Generosity
Surah 4 (Al-Nisa/Women): 36
And worship none but God and raise none to His Divine level.
Show kindness to and help your parents, the relatives, the orphans, the needy ones, the neighbors (related or non-related to you), the stranded traveller and your slaves.
Know that God does not like the arrogant show-offs who are stingy, reproach people for being charitable and hoard what God has blessed them out of His kindness.
[‘An Easy to Understand Translation of the Qur’an‘, Bijan Moeinian, 2005 (Iranian-US)]

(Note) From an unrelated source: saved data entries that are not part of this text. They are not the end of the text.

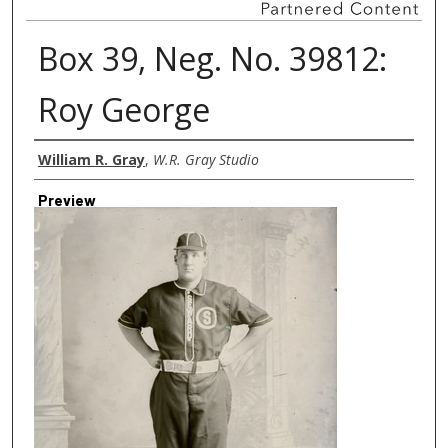
Box 39, Neg. No. 39812:
Roy George
Creator
William R. Gray
,
W.R. Gray Studio
Preview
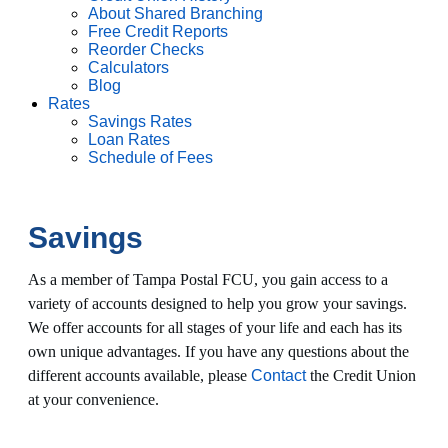
About Shared Branching
Free Credit Reports
Reorder Checks
Calculators
Blog
Rates
Savings Rates
Loan Rates
Schedule of Fees
Savings
As a member of Tampa Postal FCU, you gain access to a
variety of accounts designed to help you grow your savings.
We offer accounts for all stages of your life and each has its
own unique advantages. If you have any questions about the
different accounts available, please
Contact
the Credit Union
at your convenience.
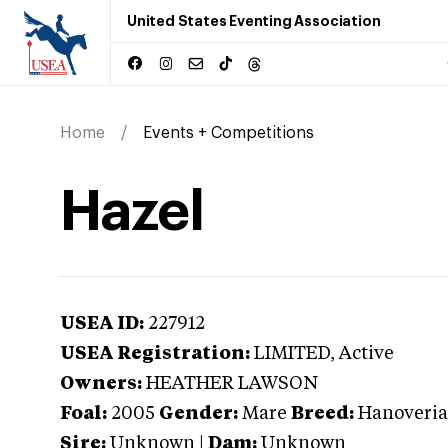
United States Eventing Association
Home
Events + Competitions
Hazel
USEA ID:
227912
USEA Registration:
LIMITED
, Active
Owners:
HEATHER LAWSON
Foal:
2005
Gender:
Mare
Breed:
Hanoveri
Sire:
Unknown
|
Dam:
Unknown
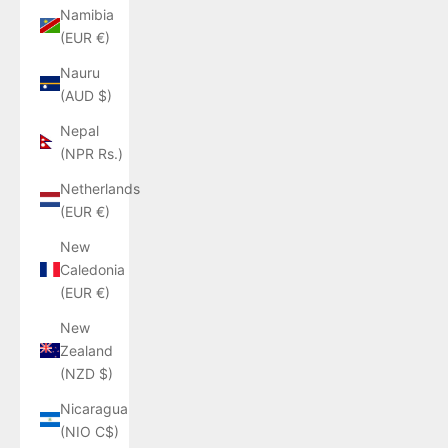
Namibia
(EUR €)
Nauru
(AUD $)
Nepal
(NPR Rs.)
Netherlands
(EUR €)
New
Caledonia
(EUR €)
New
Zealand
(NZD $)
Nicaragua
(NIO C$)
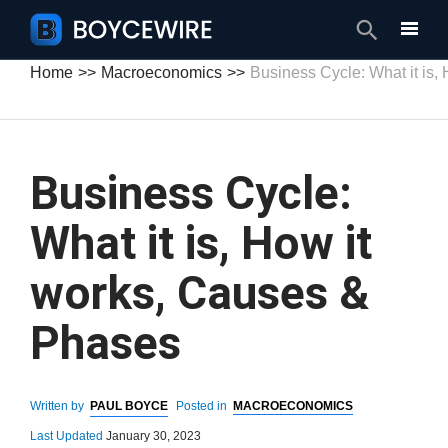
Search
Home
Macroeconomics
Business Cycle: What it is
Business Cycle:
What it is, How it
works, Causes &
Phases
Written by
PAUL BOYCE
Posted in
MACROECONOMICS
Last Updated
January 30, 2023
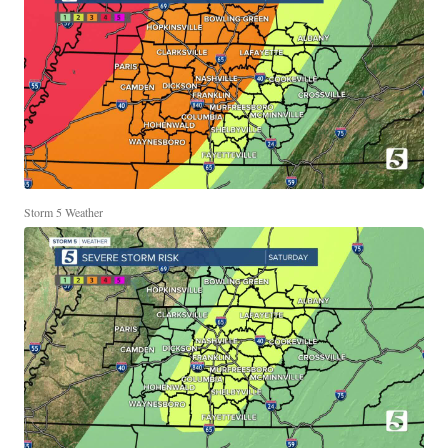
Storm 5 Weather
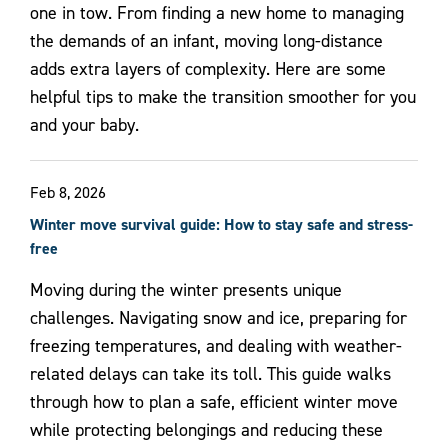
one in tow. From finding a new home to managing
the demands of an infant, moving long-distance
adds extra layers of complexity. Here are some
helpful tips to make the transition smoother for you
and your baby.
Feb 8, 2026
Winter move survival guide: How to stay safe and stress-
free
Moving during the winter presents unique
challenges. Navigating snow and ice, preparing for
freezing temperatures, and dealing with weather-
related delays can take its toll. This guide walks
through how to plan a safe, efficient winter move
while protecting belongings and reducing these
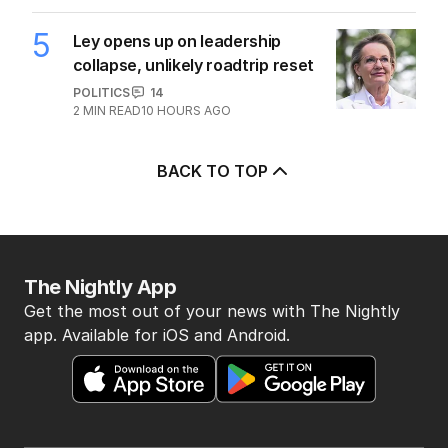
5
Ley opens up on leadership
collapse, unlikely roadtrip reset
POLITICS
14
2
MIN READ
10 HOURS AGO
BACK TO TOP
The Nightly App
Get the most out of your news with The Nightly
app. Available for iOS and Android.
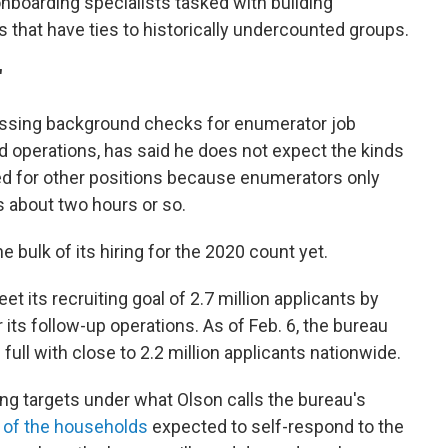
onboarding specialists tasked with building
s that have ties to historically undercounted groups.
"
cessing background checks for enumerator job
d operations, has said he does not expect the kinds
ed for other positions because enumerators only
es about two hours or so.
e bulk of its hiring for the 2020 count yet.
et its recruiting goal of 2.7 million applicants by
 its follow-up operations. As of Feb. 6, the bureau
ull with close to 2.2 million applicants nationwide.
ring targets under what Olson calls the bureau's
 of the households
expected to self-respond to the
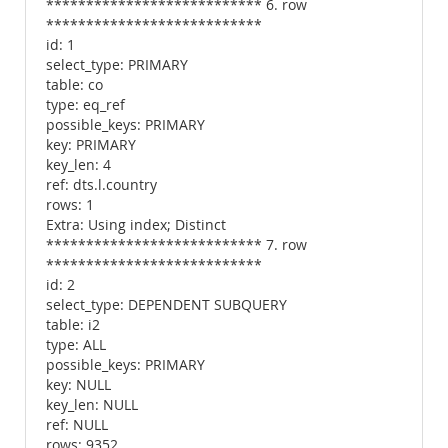
*************************** 6. row
***************************
id: 1
select_type: PRIMARY
table: co
type: eq_ref
possible_keys: PRIMARY
key: PRIMARY
key_len: 4
ref: dts.l.country
rows: 1
Extra: Using index; Distinct
*************************** 7. row
***************************
id: 2
select_type: DEPENDENT SUBQUERY
table: i2
type: ALL
possible_keys: PRIMARY
key: NULL
key_len: NULL
ref: NULL
rows: 9352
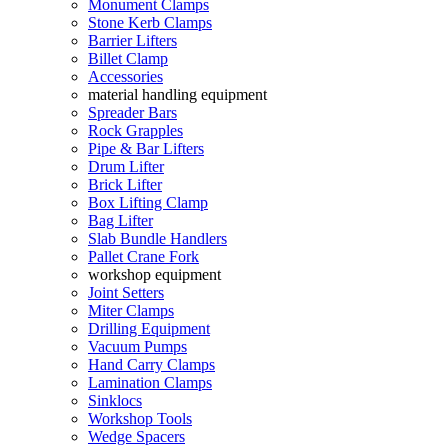
Monument Clamps
Stone Kerb Clamps
Barrier Lifters
Billet Clamp
Accessories
material handling equipment
Spreader Bars
Rock Grapples
Pipe & Bar Lifters
Drum Lifter
Brick Lifter
Box Lifting Clamp
Bag Lifter
Slab Bundle Handlers
Pallet Crane Fork
workshop equipment
Joint Setters
Miter Clamps
Drilling Equipment
Vacuum Pumps
Hand Carry Clamps
Lamination Clamps
Sinklocs
Workshop Tools
Wedge Spacers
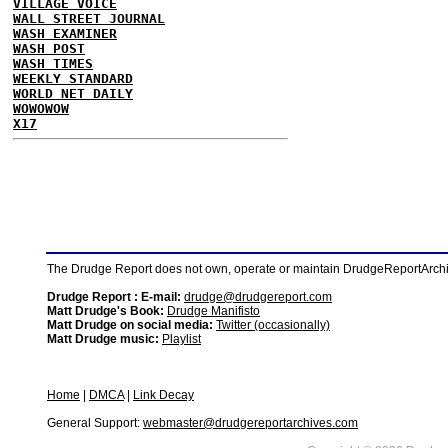
VILLAGE VOICE
WALL STREET JOURNAL
WASH EXAMINER
WASH POST
WASH TIMES
WEEKLY STANDARD
WORLD NET DAILY
WOWOWOW
X17
The Drudge Report does not own, operate or maintain DrudgeReportArchive
Drudge Report : E-mail:
drudge@drudgereport.com
Matt Drudge's Book:
Drudge Manifisto
Matt Drudge on social media:
Twitter (occasionally)
Matt Drudge music:
Playlist
Home
|
DMCA
|
Link Decay
General Support:
webmaster@drudgereportarchives.com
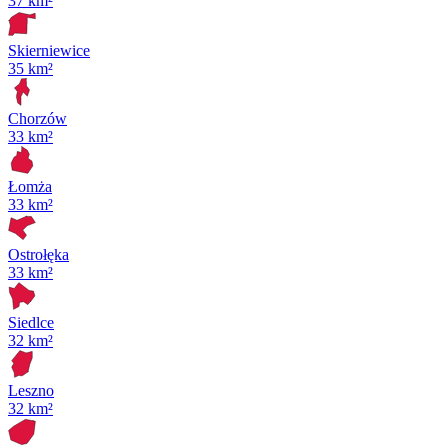
37 km²
Skierniewice
35 km²
Chorzów
33 km²
Łomża
33 km²
Ostrołęka
33 km²
Siedlce
32 km²
Leszno
32 km²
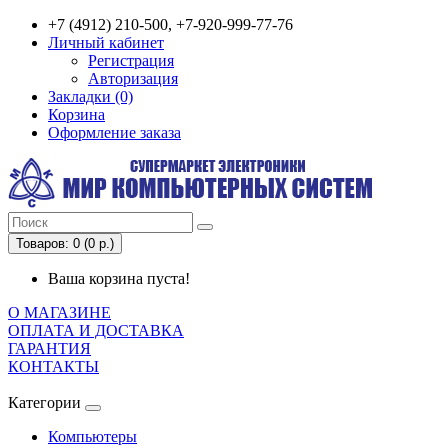
+7 (4912) 210-500, +7-920-999-77-76
Личный кабинет
Регистрация
Авторизация
Закладки (0)
Корзина
Оформление заказа
Товаров: 0 (0 р.)
Ваша корзина пуста!
О МАГАЗИНЕ
ОПЛАТА И ДОСТАВКА
ГАРАНТИЯ
КОНТАКТЫ
Категории
Компьютеры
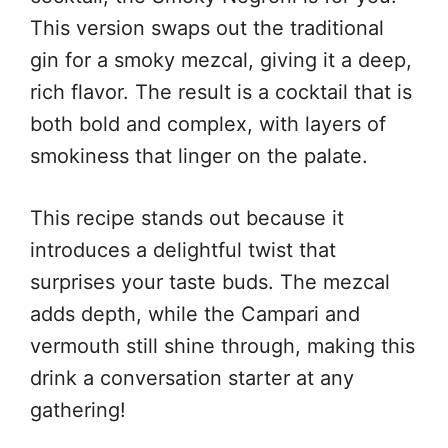
This version swaps out the traditional
gin for a smoky mezcal, giving it a deep,
rich flavor. The result is a cocktail that is
both bold and complex, with layers of
smokiness that linger on the palate.
This recipe stands out because it
introduces a delightful twist that
surprises your taste buds. The mezcal
adds depth, while the Campari and
vermouth still shine through, making this
drink a conversation starter at any
gathering!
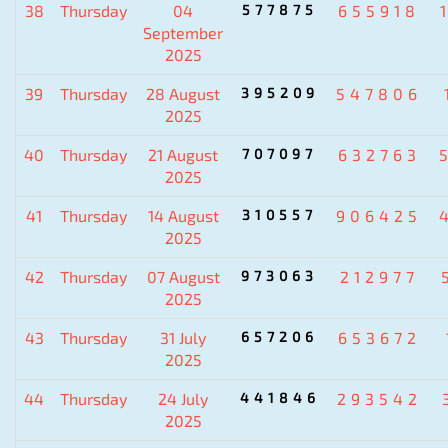
38
Thursday
04
577875
655918
September
2025
39
Thursday
28 August
395209
547806
2025
40
Thursday
21 August
707097
632763
2025
41
Thursday
14 August
310557
906425
2025
42
Thursday
07 August
973063
212977
2025
43
Thursday
31 July
657206
653672
2025
44
Thursday
24 July
441846
293542
2025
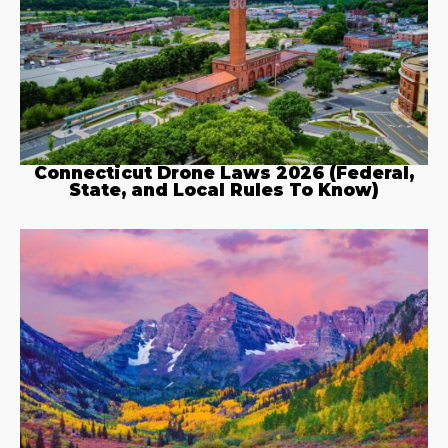
Connecticut Drone Laws 2026 (Federal,
State, and Local Rules To Know)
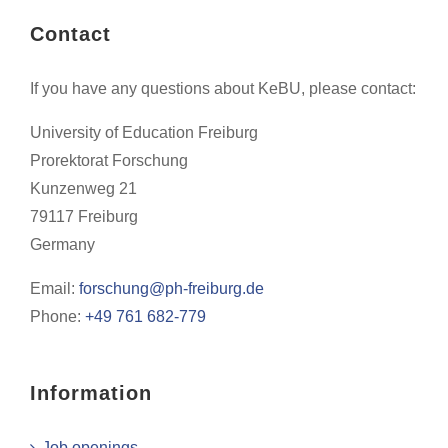
Contact
If you have any questions about KeBU, please contact:
University of Education Freiburg
Prorektorat Forschung
Kunzenweg 21
79117 Freiburg
Germany
Email:
forschung@ph-freiburg.de
Phone:
+49 761 682-779
Information
Job openings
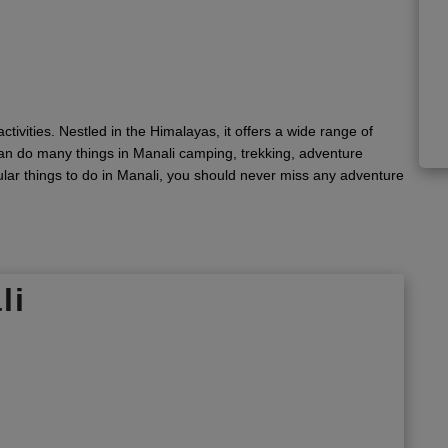
ctivities. Nestled in the Himalayas, it offers a wide range of
 can do many things in Manali camping, trekking, adventure
ular things to do in Manali, you should never miss any adventure
li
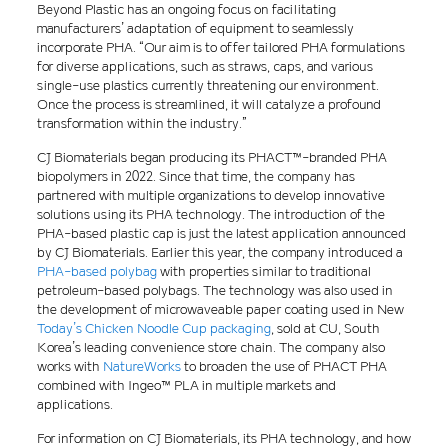
Beyond Plastic has an ongoing focus on facilitating
manufacturers’ adaptation of equipment to seamlessly
incorporate PHA. “Our aim is to offer tailored PHA formulations
for diverse applications, such as straws, caps, and various
single-use plastics currently threatening our environment.
Once the process is streamlined, it will catalyze a profound
transformation within the industry.”
CJ Biomaterials began producing its PHACT™-branded PHA
biopolymers in 2022. Since that time, the company has
partnered with multiple organizations to develop innovative
solutions using its PHA technology. The introduction of the
PHA-based plastic cap is just the latest application announced
by CJ Biomaterials. Earlier this year, the company introduced a
PHA-based polybag
with properties similar to traditional
petroleum-based polybags. The technology was also used in
the development of microwaveable paper coating used in New
Today’s Chicken Noodle Cup packaging
, sold at CU, South
Korea’s leading convenience store chain. The company also
works with
NatureWorks
to broaden the use of PHACT PHA
combined with Ingeo™ PLA in multiple markets and
applications.
For information on CJ Biomaterials, its PHA technology, and how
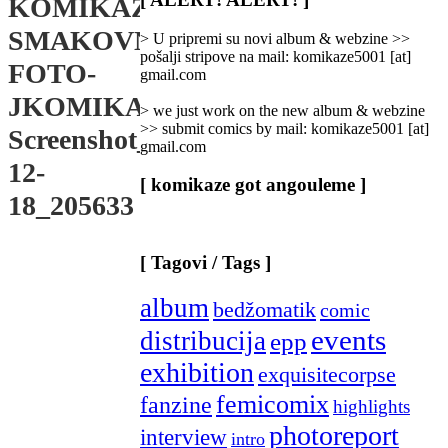
KOMIKAZE-
Categories
]
SMAKOVNJACA-
> U pripremi su novi album & webzine >>
pošalji stripove na mail: komikaze5001 [at]
FOTO-
gmail.com
JKOMIKAZE-
> we just work on the new album & webzine
>> submit comics by mail: komikaze5001 [at]
Screenshot_2024-
gmail.com
12-
[ komikaze got angouleme ]
18_205633
[ Tagovi / Tags ]
album
bedžomatik
comic
events
distribucija
epp
exhibition
exquisitecorpse
femicomix
fanzine
highlights
photoreport
interview
intro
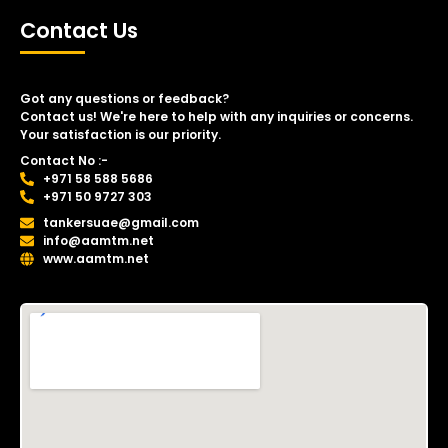
Contact Us
Got any questions or feedback?
Contact us! We're here to help with any inquiries or concerns.
Your satisfaction is our priority.
Contact No :-
+971 58 588 5686
+971 50 9727 303
tankersuae@gmail.com
info@aamtm.net
www.aamtm.net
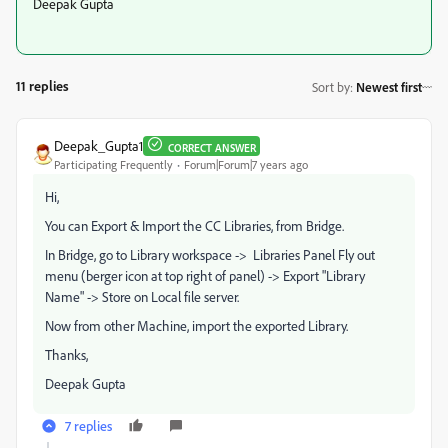
Deepak Gupta
11 replies
Sort by
:
Newest first
Deepak_Gupta1
CORRECT ANSWER
Participating Frequently
Forum|Forum|7 years ago
Hi,
You can Export & Import the CC Libraries, from Bridge.
In Bridge, go to Library workspace -> Libraries Panel Fly out
menu (berger icon at top right of panel) -> Export "Library
Name" -> Store on Local file server.
Now from other Machine, import the exported Library.
Thanks,
Deepak Gupta
7 replies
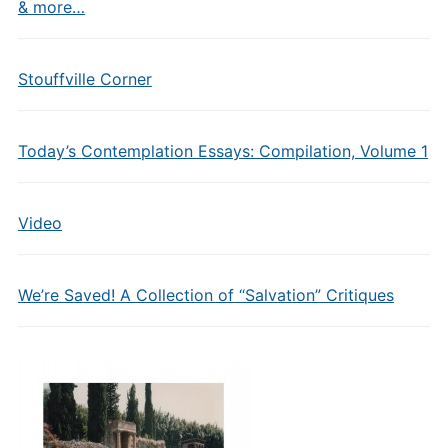
& more…
Stouffville Corner
Today’s Contemplation Essays: Compilation, Volume 1
Video
We’re Saved! A Collection of “Salvation” Critiques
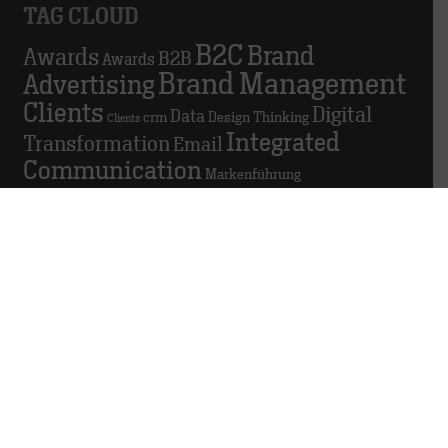
TAG CLOUD
B2C
Brand
Awards
B2B
Awards
Brand Management
Advertising
Clients
Digital
Data
crm
Design Thinking
Clients
Integrated
Transformation
Email
Communication
Markenführung
Marketing
Marketing automation
Personal
Personnel
Podio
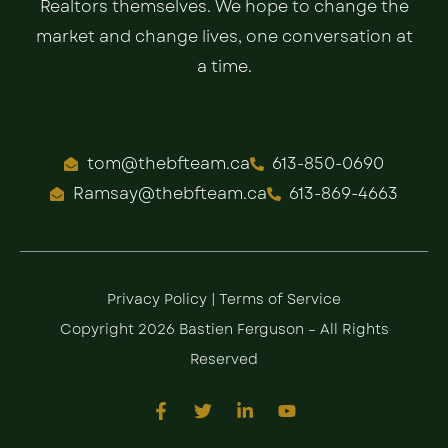
Realtors themselves. We hope to change the
market and change lives, one conversation at
a time.
tom@thebfteam.ca
613-850-0690
Ramsay@thebfteam.ca
613-869-4663
Privacy Policy
|
Terms of Service
Copyright 2026 Bastien Ferguson – All Rights
Reserved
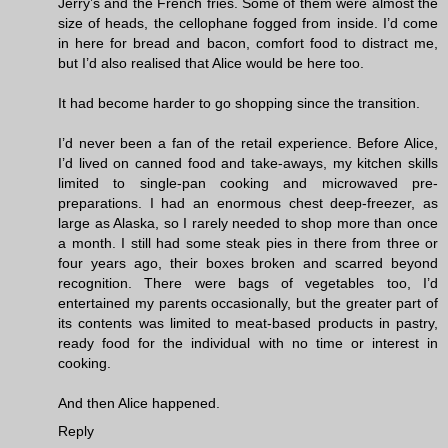
Jerry’s and the French fries. Some of them were almost the
size of heads, the cellophane fogged from inside. I’d come
in here for bread and bacon, comfort food to distract me,
but I’d also realised that Alice would be here too.
It had become harder to go shopping since the transition.
I’d never been a fan of the retail experience. Before Alice,
I’d lived on canned food and take-aways, my kitchen skills
limited to single-pan cooking and microwaved pre-
preparations. I had an enormous chest deep-freezer, as
large as Alaska, so I rarely needed to shop more than once
a month. I still had some steak pies in there from three or
four years ago, their boxes broken and scarred beyond
recognition. There were bags of vegetables too, I’d
entertained my parents occasionally, but the greater part of
its contents was limited to meat-based products in pastry,
ready food for the individual with no time or interest in
cooking.
And then Alice happened.
Reply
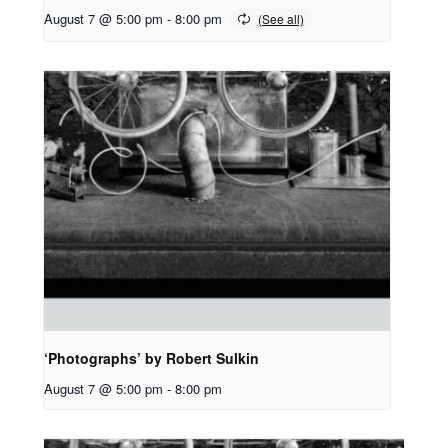
August 7 @ 5:00 pm
-
8:00 pm
‘Photographs’ by Robert Sulkin
August 7 @ 5:00 pm
-
8:00 pm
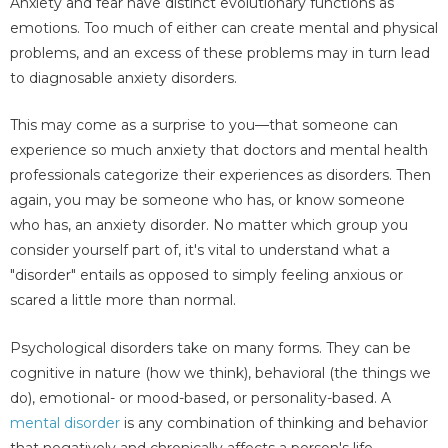
Anxiety and fear have distinct evolutionary functions as
emotions. Too much of either can create mental and physical
problems, and an excess of these problems may in turn lead
to diagnosable anxiety disorders.
This may come as a surprise to you—that someone can
experience so much anxiety that doctors and mental health
professionals categorize their experiences as disorders. Then
again, you may be someone who has, or know someone
who has, an anxiety disorder. No matter which group you
consider yourself part of, it's vital to understand what a
"disorder" entails as opposed to simply feeling anxious or
scared a little more than normal.
Psychological disorders take on many forms. They can be
cognitive in nature (how we think), behavioral (the things we
do), emotional- or mood-based, or personality-based. A
mental disorder
is any combination of thinking and behavior
that negatively and chronically affects a person's life.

A call to freely give alms in charity, is made directly in {2.177}, {23.4}, {27.3}, {30.39}, {31.4}, {51.19}, {69.31-34}, {74.43-44}, {90.6-16} and {93.10}, and indirectly as part of God’s covenant with the people of Israel – {2.43 & 83}, {5.12} and {7.156} – or through exhortations that are placed in the mouths of Ishmael, {19.55}, and the infant Jesus, {19.31}; see also {21.73}. Since by the time of the Qur’an’s completion, believers were bound to pay obligatory alms in the form of zakat 〈54.〉 as an essential requirement of being a believer, the duty to give discretionary alms should now be seen as a separate, additional but more flexible ethical obligation. {2.177}’s ‘…Piety is he who… gives wealth, despite loving it, to kinsfolk (etc) … and gives the alms.’ is certainly worded as though that were the case.
The list of those to whom charity should be given in {4.36} – namely parents and other relatives, orphans, those in need, travellers and one’s slaves – mirrors the list of obligatory zakat beneficiaries in {9.60}, and similar, although not identical, lists appear at {2.177 & 215} and {30.38} and indirectly, as a recalled past instruction to the Children of Israel, at {2.83}. These prescribed lists specify appropriate recipients by either their relationship to the donor, or their membership of one of two particular categories – orphans, slaves and travellers – or extreme need. This model is also evident in verses without such lists:
{51.19}: ‘And in (the reverent’s) wealth was a due for the beggar and the deprived.’
{69.31-34} and {74.43-44}: The inhabitants of Hell will be there because they did not pray or feed ‘the indigent’ (per The Study Qur’an and Yusuf Ali, ‘the needy’ Arberry, ‘the wretched’ Pickthall); see also {89.17-18}.
{90.6} (Man) says: ’I have squandered vast wealth’
{90.7} Does he suppose that no one sees him?…
{90.12} And what will apprise thee of the steep pass?
{90.13} (It is) the freeing of a slave
{90.14} Or giving food in time of famine
{90.15} To an orphan near of kin,
{90.16} Or to an indigent clinging to the dust…
{93.10}: ‘And as for one who requests (commonly translated as ‘the beggar’) repel not’.
There is no indication that the Qur’an requires that believers to give in charity to strangers suffering mild need or to the extent that it causes themselves serious hardship, such as contained in Jesus’s challenge to the rich man to ‘Sell all you have and give to the poor,’ (Matthew 19.21 † , Mark 10.21 † and Luke 18.22 † .)
Obligatory zakat is conventionally only distributed amongst Muslims. The above verses, taken in isolation, are broad enough that they might be interpreted in such a way that a Muslim should, in appropriate cases, show generosity, born of compassion, to ‘the needy ones, the neighbour who is not of kin… (and) the traveller’ without confessional discrimination. However, they are hardly specific enough to be read as overruling other verses that urge separation from and hostility towards unbelievers. (see Part VII).